The Guerrilla Gay Bar wasn’t an idea born in Calgary — but it has certainly found a home here. A message is sent out to a secret Facebook group to notify the members of the location of the next straight-bar-takeover: since its inception in November, the group has partied at the HiFi Club, Commonwealth, and the Bamboo Tiki Room. The reason is obvious. There aren’t many gay bars left, so the group has taken it upon themselves to create their own “temporary spaces of resistance,” as Burgess puts it.
“It’s a little bit political,” says Sidney Cunningham, the founder of the local iteration of the movement. “We’re trying to remind people that we do exist. It would be awesome if it was completely safe for any queer person to just walk into a straight club, dance and have a great time, but that’s not how it is.”
The Guerrilla Gay Bar certainly isn’t the only option for local queers looking for something to mitigate the loss of safe social spaces. A glance at the events calendar on QueerCal — a Tumblr blog that Cunningham maintains — proves that there are enough niche events (ranging from queer yoga, to lesbian hockey, to bisexual social nights, to hiking trips for the LGBTQA community) to cause a queer extrovert to invest in a day planner or two.
“In the last five years, I’ve seen amazing growth in the queer community,” Burgess says, noting that representatives from all the LGBTQA organizations in Calgary now have to meet biannually to plan their schedules together so events don’t overlap on weekends. “It’s interesting to see that all the bars have closed down, and the queer community has grown to support each other better. I don’t know if it’s in spite of or because of that closure of space that we all started to reclaim our own space in different ways.”
But it’s tough to get away from the reality that there are still very few consistent physical spaces for queers in Calgary, which, despite their issues, is something the bars offered. Calgary Outlink, located in the Old Y Centre, serves as one of the remaining safe spaces, offering peer support and a library full of queer literature; within a few months, they’ll be opening a community resource room across the hall from their current office, which will contain computers, couches and queer art.

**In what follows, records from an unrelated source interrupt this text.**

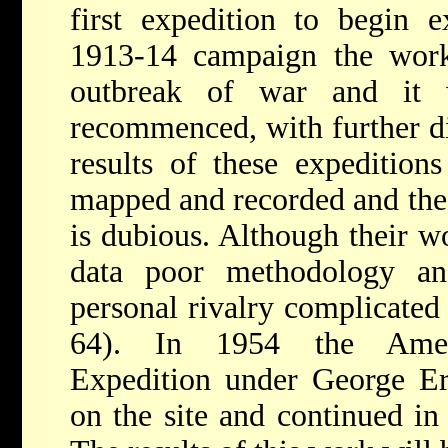
first expedition to begin e
1913-14 campaign the work
outbreak of war and it
recommenced, with further d
results of these expedition
mapped and recorded and the i
is dubious. Although their 
data poor methodology an
personal rivalry complicated
64). In 1954 the Amer
Expedition under George Er
on the site and continued i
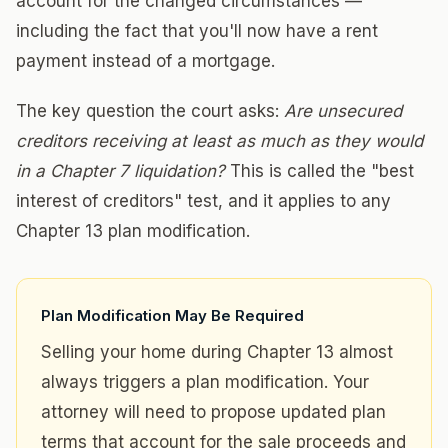
account for the changed circumstances —
including the fact that you'll now have a rent
payment instead of a mortgage.
The key question the court asks:
Are unsecured
creditors receiving at least as much as they would
in a Chapter 7 liquidation?
This is called the "best
interest of creditors" test, and it applies to any
Chapter 13 plan modification.
Plan Modification May Be Required
Selling your home during Chapter 13 almost
always triggers a plan modification. Your
attorney will need to propose updated plan
terms that account for the sale proceeds and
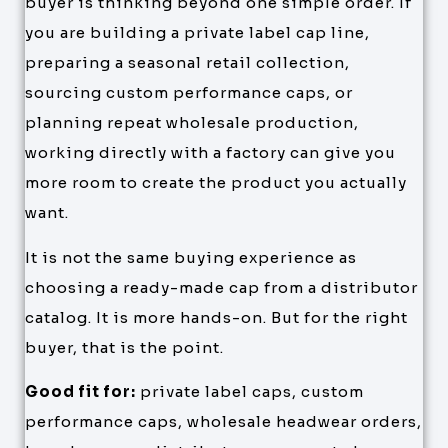
buyer is thinking beyond one simple order. If
you are building a private label cap line,
preparing a seasonal retail collection,
sourcing custom performance caps, or
planning repeat wholesale production,
working directly with a factory can give you
more room to create the product you actually
want.
It is not the same buying experience as
choosing a ready-made cap from a distributor
catalog. It is more hands-on. But for the right
buyer, that is the point.
Good fit for:
private label caps, custom
performance caps, wholesale headwear orders,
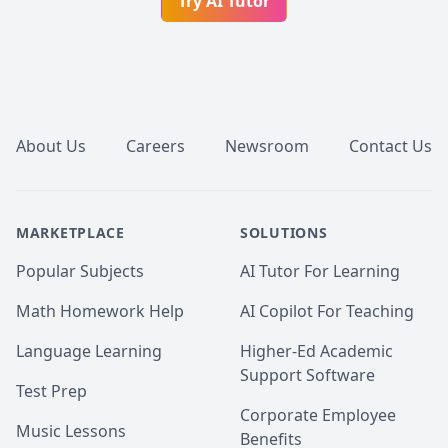
Try AI Tutor
Footer
About Us
Careers
Newsroom
Contact Us
MARKETPLACE
SOLUTIONS
Popular Subjects
AI Tutor For Learning
Math Homework Help
AI Copilot For Teaching
Language Learning
Higher-Ed Academic
Support Software
Test Prep
Corporate Employee
Music Lessons
Benefits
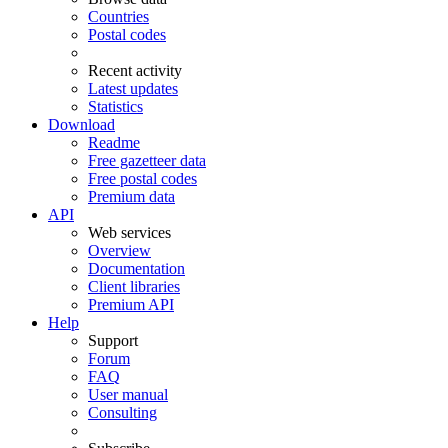
Countries
Postal codes
Recent activity
Latest updates
Statistics
Download
Readme
Free gazetteer data
Free postal codes
Premium data
API
Web services
Overview
Documentation
Client libraries
Premium API
Help
Support
Forum
FAQ
User manual
Consulting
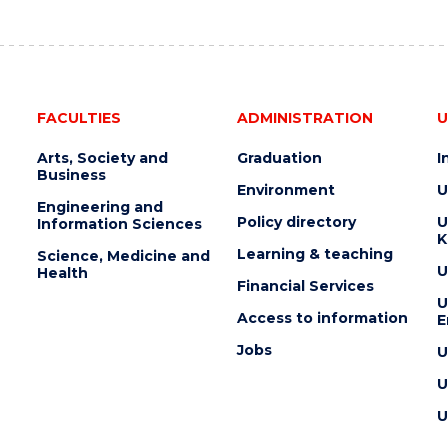
AUCTION"
EVENT
FACULTIES
ADMINISTRATION
U
Arts, Society and
Graduation
I
Business
Environment
U
Engineering and
Policy directory
U
Information Sciences
K
Learning & teaching
Science, Medicine and
U
Health
Financial Services
U
Access to information
E
Jobs
U
U
U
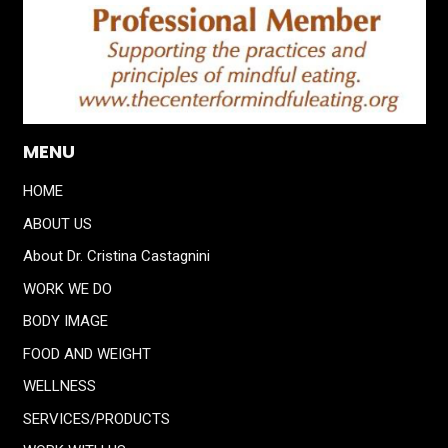
MENU
HOME
ABOUT US
About Dr. Cristina Castagnini
WORK WE DO
BODY IMAGE
FOOD AND WEIGHT
WELLNESS
SERVICES/PRODUCTS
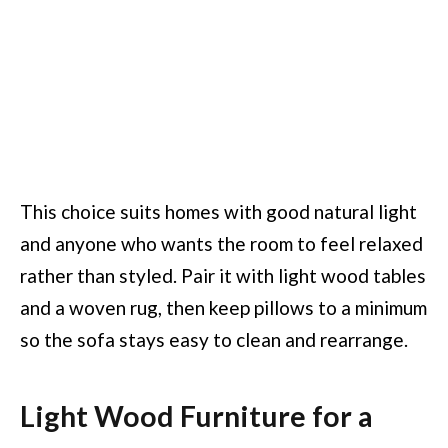
This choice suits homes with good natural light
and anyone who wants the room to feel relaxed
rather than styled. Pair it with light wood tables
and a woven rug, then keep pillows to a minimum
so the sofa stays easy to clean and rearrange.
Light Wood Furniture for a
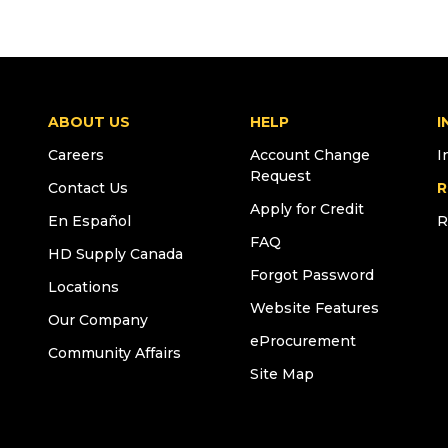
ABOUT US
HELP
I
Careers
Account Change
I
Request
Contact Us
R
Apply for Credit
En Español
R
FAQ
HD Supply Canada
Forgot Password
Locations
Website Features
Our Company
eProcurement
Community Affairs
Site Map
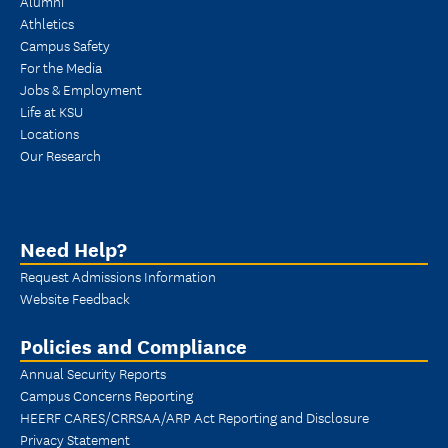
Alumni
Athletics
Campus Safety
For the Media
Jobs & Employment
Life at KSU
Locations
Our Research
Need Help?
Request Admissions Information
Website Feedback
Policies and Compliance
Annual Security Reports
Campus Concerns Reporting
HEERF CARES/CRRSAA/ARP Act Reporting and Disclosure
Privacy Statement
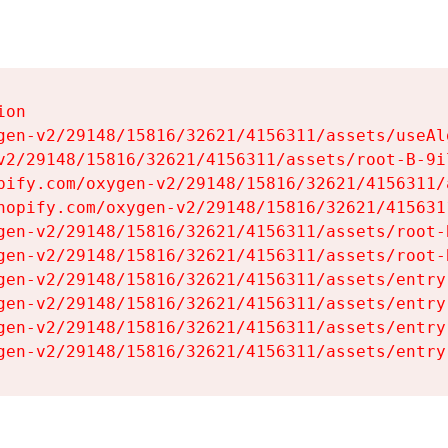
on

gen-v2/29148/15816/32621/4156311/assets/useAl
v2/29148/15816/32621/4156311/assets/root-B-9il
pify.com/oxygen-v2/29148/15816/32621/4156311/
hopify.com/oxygen-v2/29148/15816/32621/415631
gen-v2/29148/15816/32621/4156311/assets/root-B
gen-v2/29148/15816/32621/4156311/assets/root-B
gen-v2/29148/15816/32621/4156311/assets/entry
gen-v2/29148/15816/32621/4156311/assets/entry
gen-v2/29148/15816/32621/4156311/assets/entry
gen-v2/29148/15816/32621/4156311/assets/entry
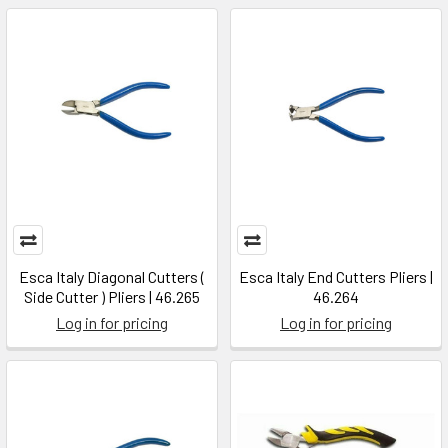
Esca Italy Diagonal Cutters (
Esca Italy End Cutters Pliers |
Side Cutter ) Pliers | 46.265
46.264
Log in for pricing
Log in for pricing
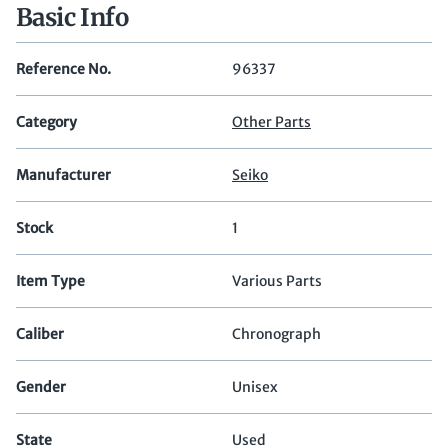
Basic Info
Reference No.
96337
Category
Other Parts
Manufacturer
Seiko
Stock
1
Item Type
Various Parts
Caliber
Chronograph
Gender
Unisex
State
Used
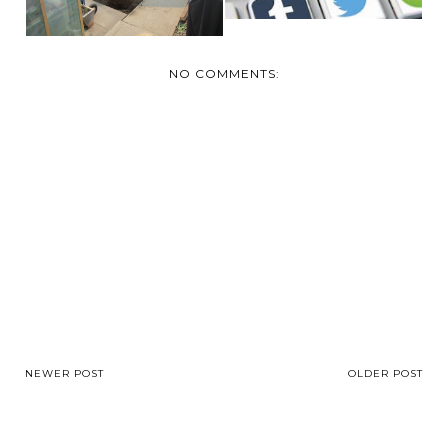
NO COMMENTS:
NEWER POST
OLDER POST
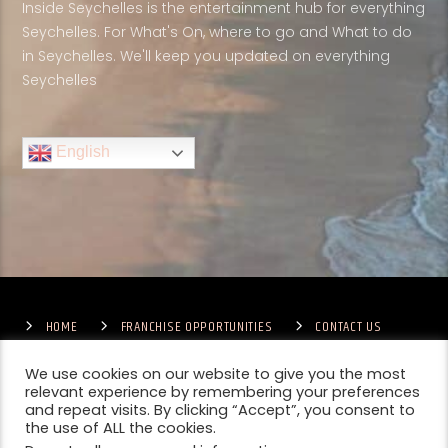
Inside Seychelles is the entertainment hub for everything
Seychelles. For What's On, where to go and What to do
in Seychelles. We'll keep you updated on everything
Seychelles
English
HOME
FRANCHISE OPPORTUNITIES
CONTACT US
TERMS & CONDITIONS
COMPETITIONS – GENERAL TERMS
PRIVACY POLICY
We use cookies on our website to give you the most
relevant experience by remembering your preferences
and repeat visits. By clicking “Accept”, you consent to
the use of ALL the cookies.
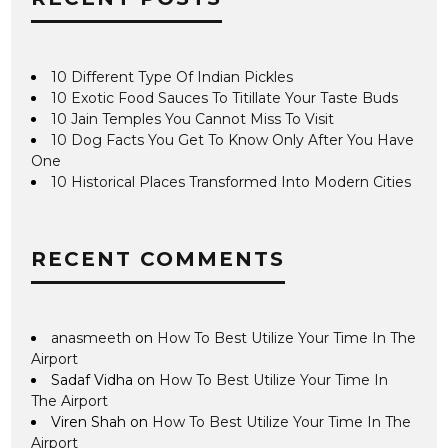
10 Different Type Of Indian Pickles
10 Exotic Food Sauces To Titillate Your Taste Buds
10 Jain Temples You Cannot Miss To Visit
10 Dog Facts You Get To Know Only After You Have
One
10 Historical Places Transformed Into Modern Cities
RECENT COMMENTS
anasmeeth
on
How To Best Utilize Your Time In The
Airport
Sadaf Vidha
on
How To Best Utilize Your Time In
The Airport
Viren Shah
on
How To Best Utilize Your Time In The
Airport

Britt Aberle, a support worker at Outlink, stresses that the cramped setup offers a place for queers to gather that is free of alcohol, drugs and costs — an important option for those who are under 18, recovering addicts or economically poor. Many activists express an interest in an LGBTQA community resource centre, similar to Toronto’s 519 Church Street — perhaps the concept of Outlink expanded to a central, wheelchair-accessible warehouse.
But as Demers notes, “opening a community hall that’s also a bar doesn’t have the appeal that a nightclub does.” Sometimes, people just want to dance, drink, party and dress up in leather.
Gone like smoke
Pots filled with decorative red and white flowers hang from the street-lamps. Below them, cars are snuggly parked, suggesting a bustling night on the avenue — but the only noise is the southbound C-Train rolling past the Centre of Hope and an excavator scooping another overflowing load of dirt into an idling dump-truck.
“Gee, what do they do when it’s full?” a 50-something moustached man asks as he deposits his smouldering cigarette into a new butt disposal canister. He returns inside the Eagle, the door held open just long enough for the sound of clacking pool balls to reach the street. Smoke spirals from the hole for 10 seconds before it peters out.
Just like the cigarette butt, the Eagle will soon be ousted from Eighth Avenue S.E., ensuring that a more polished version of the street will be prepared for prospective apartment owners. Residents might not even know the bar ever existed. But if the owners have their way, it will end up somewhere, somehow, even if it’s in an abandoned part of town that won’t be revitalized for another decade or so.